_Goal of the exercise:_ Search the data for the string "Napoli" and copy each line where it turns up.

Transcribed page contents
# # # # # # #

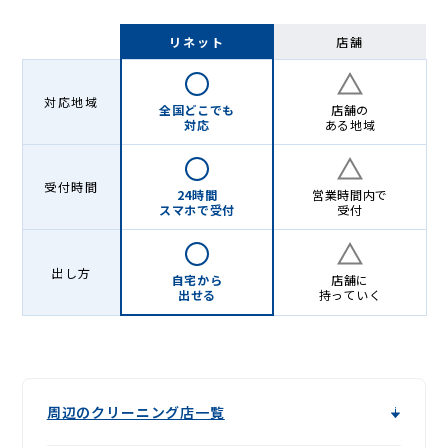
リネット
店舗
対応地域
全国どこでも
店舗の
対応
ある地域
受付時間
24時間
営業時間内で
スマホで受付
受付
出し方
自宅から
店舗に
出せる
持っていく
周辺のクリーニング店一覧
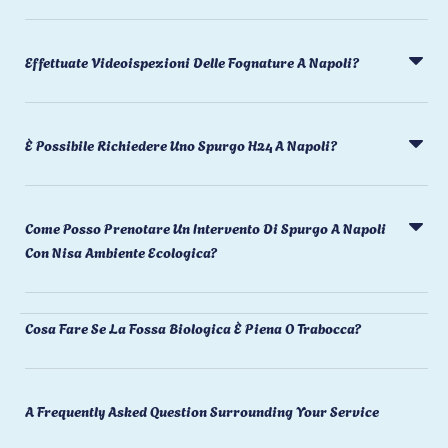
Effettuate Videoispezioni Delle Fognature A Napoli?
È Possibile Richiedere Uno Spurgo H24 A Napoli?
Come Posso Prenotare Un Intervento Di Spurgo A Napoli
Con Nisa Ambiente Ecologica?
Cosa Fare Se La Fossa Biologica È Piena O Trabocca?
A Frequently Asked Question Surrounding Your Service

# # # # # # #

_Result of the exercise:_
Effettuate Videoispezioni Delle Fognature A Napoli?
È Possibile Richiedere Uno Spurgo H24 A Napoli?
Come Posso Prenotare Un Intervento Di Spurgo A Napoli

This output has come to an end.